◆ Items listed in a dataset ◆

-------

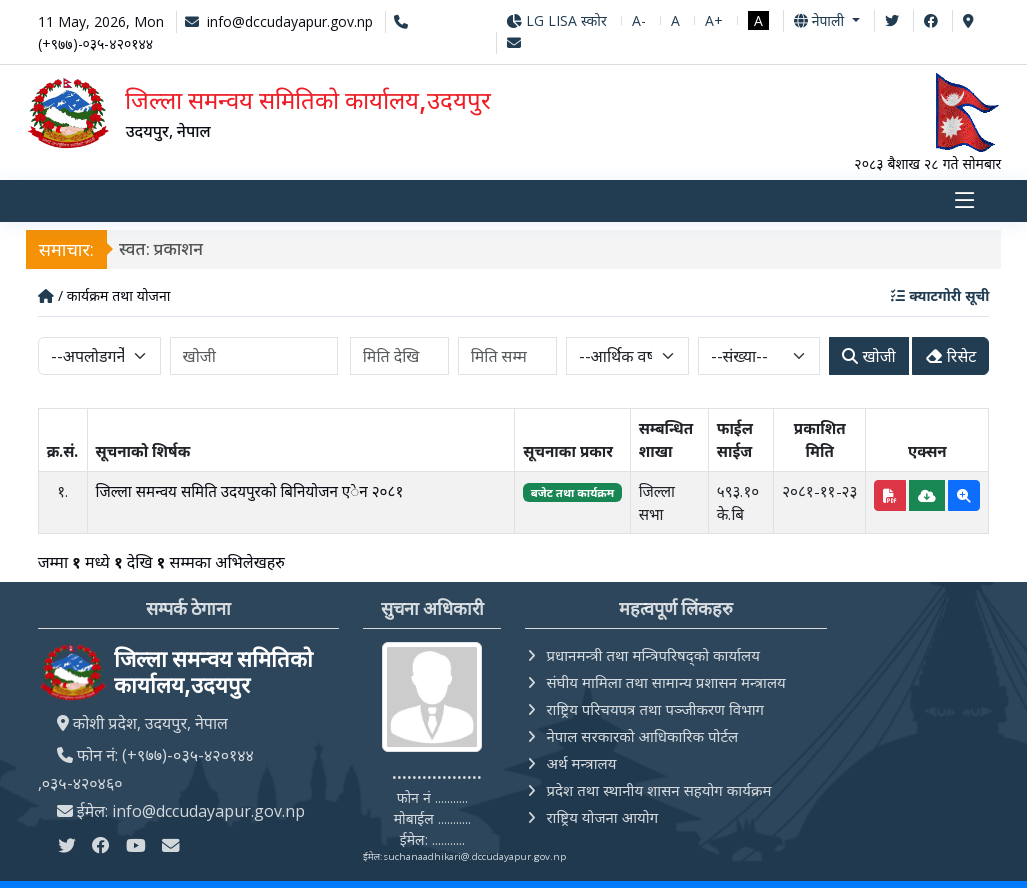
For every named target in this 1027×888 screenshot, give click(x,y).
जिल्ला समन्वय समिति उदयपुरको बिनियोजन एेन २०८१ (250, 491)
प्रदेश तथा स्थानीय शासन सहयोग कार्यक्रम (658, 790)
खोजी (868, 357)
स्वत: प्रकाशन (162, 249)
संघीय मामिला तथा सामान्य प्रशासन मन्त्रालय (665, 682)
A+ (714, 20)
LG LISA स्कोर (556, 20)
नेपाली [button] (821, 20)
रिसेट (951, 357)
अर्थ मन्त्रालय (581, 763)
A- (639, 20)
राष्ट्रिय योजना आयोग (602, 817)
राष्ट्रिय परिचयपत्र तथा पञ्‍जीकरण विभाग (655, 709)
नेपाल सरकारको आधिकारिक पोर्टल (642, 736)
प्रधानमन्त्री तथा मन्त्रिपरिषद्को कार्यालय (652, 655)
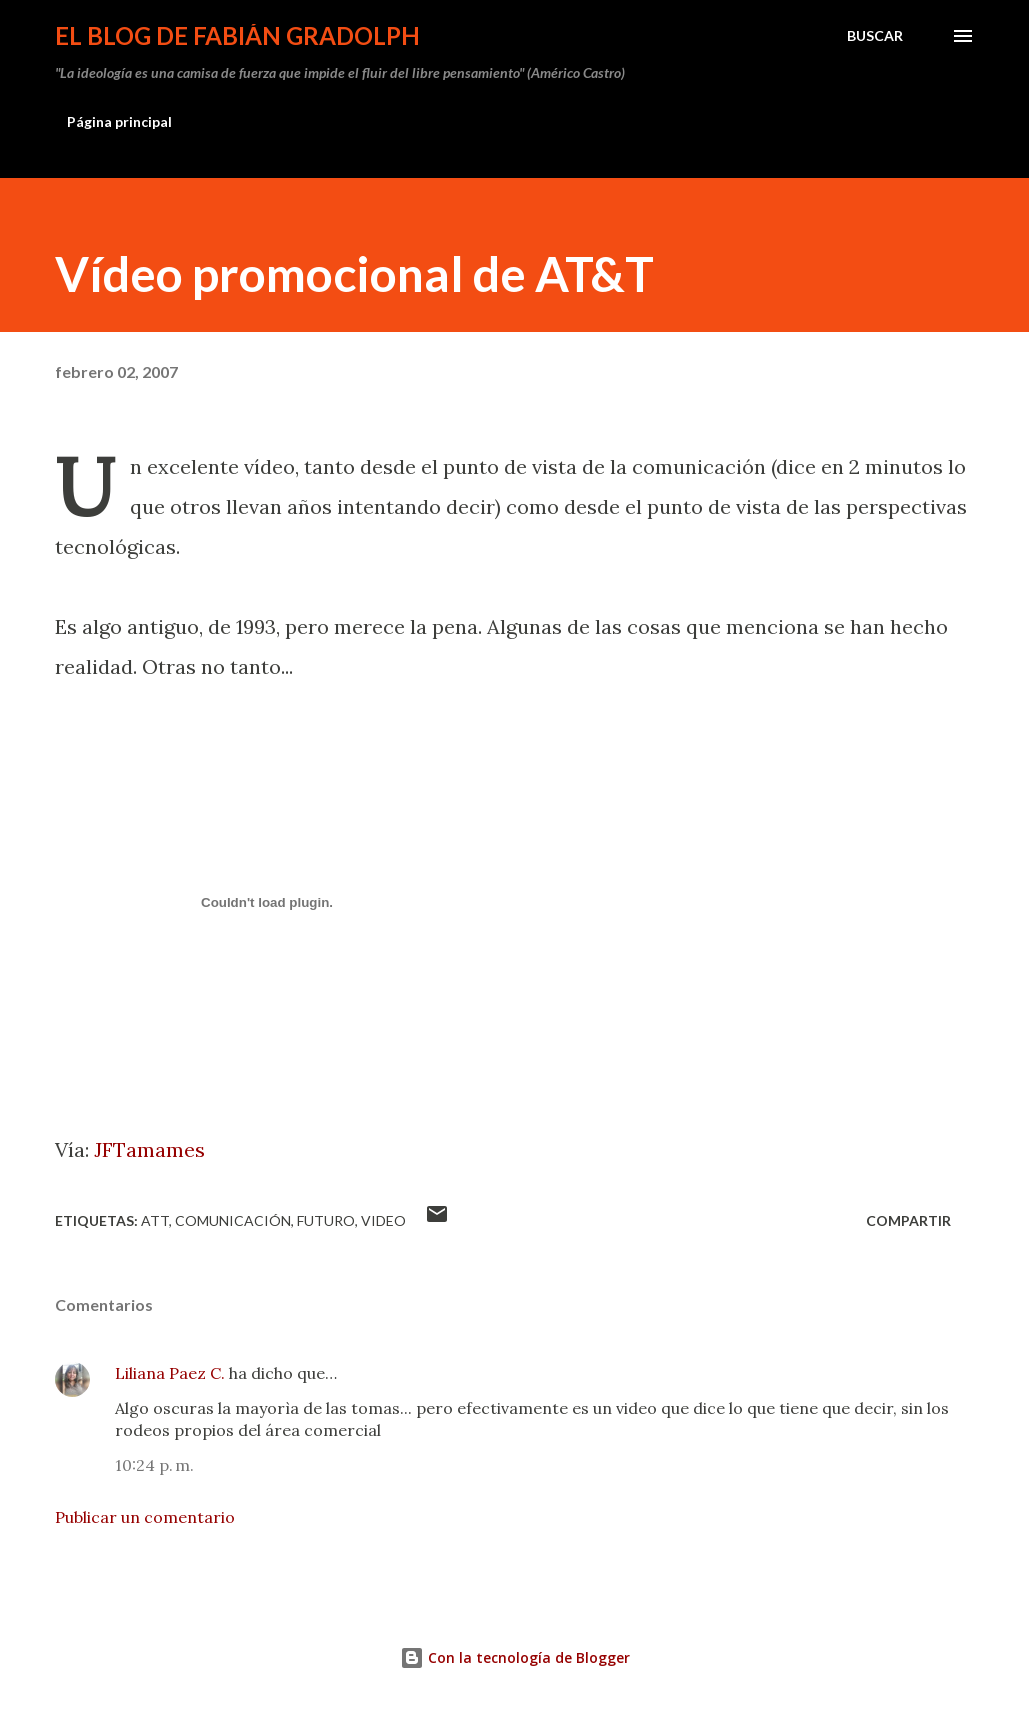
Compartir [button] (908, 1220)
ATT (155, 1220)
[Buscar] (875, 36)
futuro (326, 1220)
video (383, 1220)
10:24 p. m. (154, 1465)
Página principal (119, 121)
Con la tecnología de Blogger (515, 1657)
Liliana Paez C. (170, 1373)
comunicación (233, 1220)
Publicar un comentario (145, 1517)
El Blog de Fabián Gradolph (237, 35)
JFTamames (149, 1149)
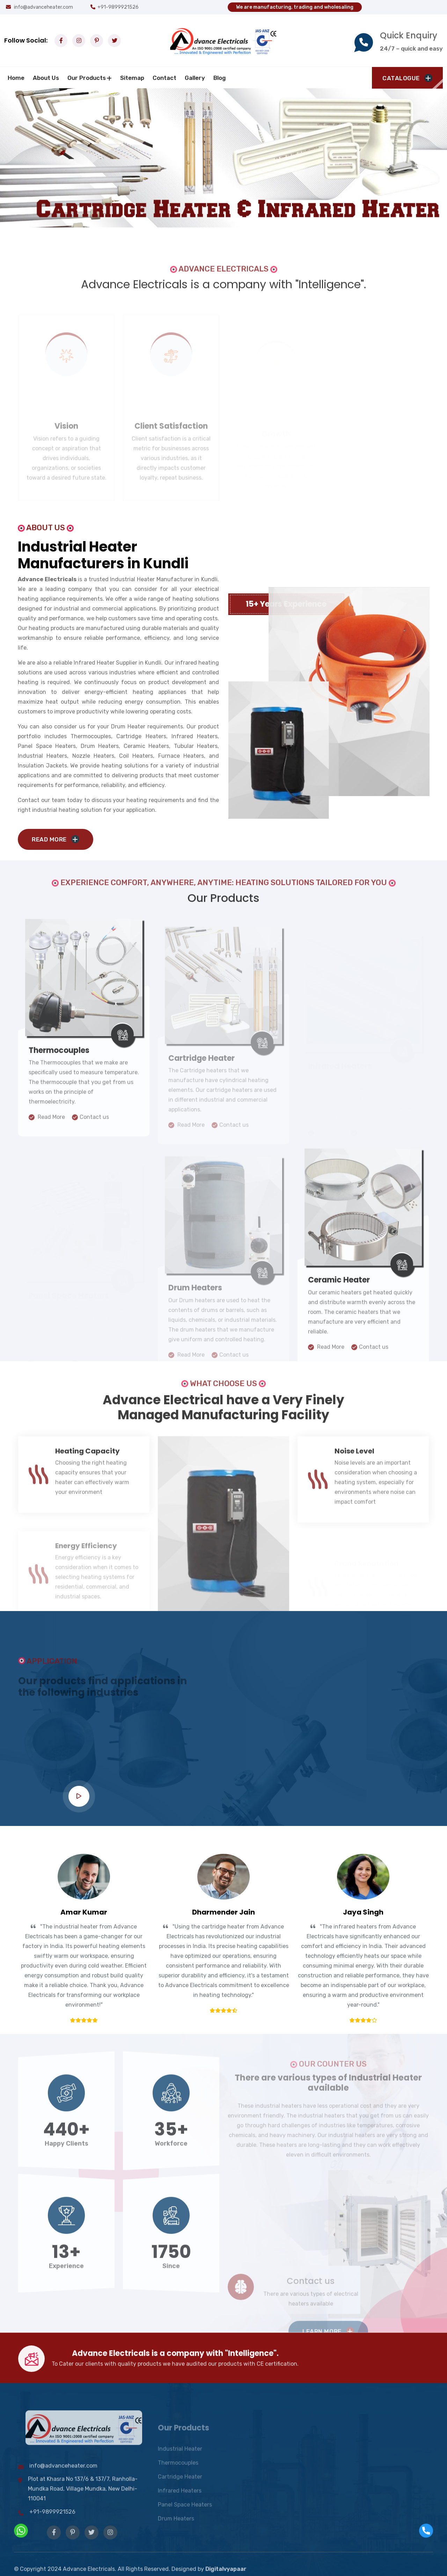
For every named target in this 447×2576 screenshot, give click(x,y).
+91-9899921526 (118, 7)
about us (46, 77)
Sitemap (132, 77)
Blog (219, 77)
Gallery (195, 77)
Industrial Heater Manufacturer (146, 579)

-------

◆ AIM OF THE TASK ◆
Repeat exactly the lines above, from the line containing "Página principal (119, 121)" through the last line of the records, inclusive; omit any pictures.

◆ ANSWER TO THIS PROBLEM ◆
Página principal (119, 121)
Con la tecnología de Blogger (515, 1657)
Liliana Paez C. (170, 1373)
comunicación (233, 1220)
Publicar un comentario (145, 1517)
El Blog de Fabián Gradolph (237, 35)
JFTamames (149, 1149)
For every named target in this 447×2576 screenshot, give click(x,y).
+91-9899921526 (118, 7)
about us (46, 77)
Sitemap (132, 77)
Blog (219, 77)
Gallery (195, 77)
Industrial Heater Manufacturer (146, 579)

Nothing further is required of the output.